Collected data
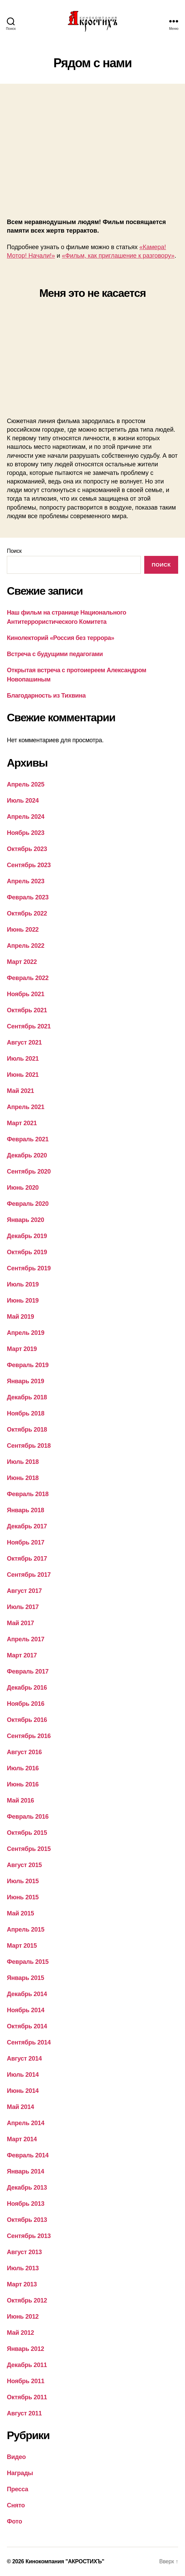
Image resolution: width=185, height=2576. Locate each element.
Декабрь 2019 (27, 1236)
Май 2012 (20, 2332)
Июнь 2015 (23, 1897)
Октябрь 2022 (27, 913)
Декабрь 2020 (27, 1155)
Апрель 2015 (25, 1929)
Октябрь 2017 (27, 1558)
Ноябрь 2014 (26, 2010)
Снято (16, 2505)
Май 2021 (20, 1090)
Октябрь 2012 (27, 2300)
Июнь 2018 (23, 1478)
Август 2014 (24, 2058)
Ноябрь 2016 (26, 1703)
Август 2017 (24, 1590)
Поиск (14, 551)
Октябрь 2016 (27, 1719)
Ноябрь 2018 (26, 1413)
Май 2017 (20, 1623)
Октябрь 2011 (27, 2397)
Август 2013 (24, 2252)
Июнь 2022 (23, 929)
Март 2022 (22, 961)
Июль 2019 (23, 1284)
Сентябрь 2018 (29, 1445)
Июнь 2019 (23, 1300)
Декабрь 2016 (27, 1687)
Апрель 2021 (25, 1107)
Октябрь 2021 (27, 1010)
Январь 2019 (25, 1381)
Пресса (17, 2489)
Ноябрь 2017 (26, 1542)
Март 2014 (22, 2139)
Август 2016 (24, 1752)
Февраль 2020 (28, 1203)
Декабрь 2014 (27, 1994)
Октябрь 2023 (27, 849)
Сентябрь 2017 (29, 1574)
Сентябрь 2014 (29, 2042)
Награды (20, 2473)
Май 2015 (20, 1913)
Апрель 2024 (25, 816)
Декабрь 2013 (27, 2187)
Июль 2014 (23, 2074)
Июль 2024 (23, 800)
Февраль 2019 (28, 1365)
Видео (16, 2456)
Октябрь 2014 (27, 2026)
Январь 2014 (25, 2171)
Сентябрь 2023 (29, 865)
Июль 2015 (23, 1881)
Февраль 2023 (28, 897)
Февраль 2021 (28, 1139)
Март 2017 (22, 1655)
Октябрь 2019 (27, 1252)
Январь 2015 (25, 1977)
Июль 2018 (23, 1461)
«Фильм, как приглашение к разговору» (118, 255)
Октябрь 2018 (27, 1429)
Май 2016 (20, 1800)
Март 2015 (22, 1945)
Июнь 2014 (23, 2090)
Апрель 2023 (25, 881)
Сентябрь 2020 (29, 1171)
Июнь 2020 (23, 1187)
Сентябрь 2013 (29, 2236)
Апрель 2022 (25, 945)
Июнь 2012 (23, 2316)
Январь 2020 (25, 1219)
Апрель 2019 (25, 1332)
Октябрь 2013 (27, 2219)
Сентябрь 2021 (29, 1026)
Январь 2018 (25, 1510)
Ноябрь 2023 (26, 832)
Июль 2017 (23, 1607)
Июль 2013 (23, 2268)
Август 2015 (24, 1865)
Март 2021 (22, 1123)
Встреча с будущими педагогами (55, 654)
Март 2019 (22, 1348)
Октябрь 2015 (27, 1832)
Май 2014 (20, 2106)
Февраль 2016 (28, 1816)
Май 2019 (20, 1316)
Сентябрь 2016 (29, 1736)
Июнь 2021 (23, 1074)
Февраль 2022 (28, 978)
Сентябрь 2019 (29, 1268)
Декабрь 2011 (27, 2365)
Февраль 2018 (28, 1494)
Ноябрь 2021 (26, 994)
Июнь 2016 (23, 1784)
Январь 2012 (25, 2348)
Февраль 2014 (28, 2155)
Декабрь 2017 (27, 1526)
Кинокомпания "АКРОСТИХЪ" (64, 2561)
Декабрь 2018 (27, 1397)
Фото (14, 2521)
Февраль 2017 (28, 1671)
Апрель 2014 (25, 2123)
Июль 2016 (23, 1768)
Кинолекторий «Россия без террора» (60, 637)
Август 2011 (24, 2413)
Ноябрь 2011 (26, 2381)
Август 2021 (24, 1042)
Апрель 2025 (25, 784)
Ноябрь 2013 (26, 2203)
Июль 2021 (23, 1058)
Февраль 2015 (28, 1961)
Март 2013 (22, 2284)
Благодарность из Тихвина (46, 695)
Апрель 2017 (25, 1639)
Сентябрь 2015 (29, 1848)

• _WHAT THE EXERCISE ASKS_:
Give back exactly the lines above, from the line containing "Награды (20, 2473)" through the line containing "Февраль 2021 (28, 1139)", with both end lines and nothing more.

• _RESPONSE TO THIS EXERCISE_:
Награды (20, 2473)
Май 2015 (20, 1913)
Апрель 2024 (25, 816)
Декабрь 2013 (27, 2187)
Июль 2014 (23, 2074)
Июль 2024 (23, 800)
Февраль 2019 (28, 1365)
Видео (16, 2456)
Октябрь 2014 (27, 2026)
Январь 2014 (25, 2171)
Сентябрь 2023 (29, 865)
Июль 2015 (23, 1881)
Февраль 2023 (28, 897)
Февраль 2021 (28, 1139)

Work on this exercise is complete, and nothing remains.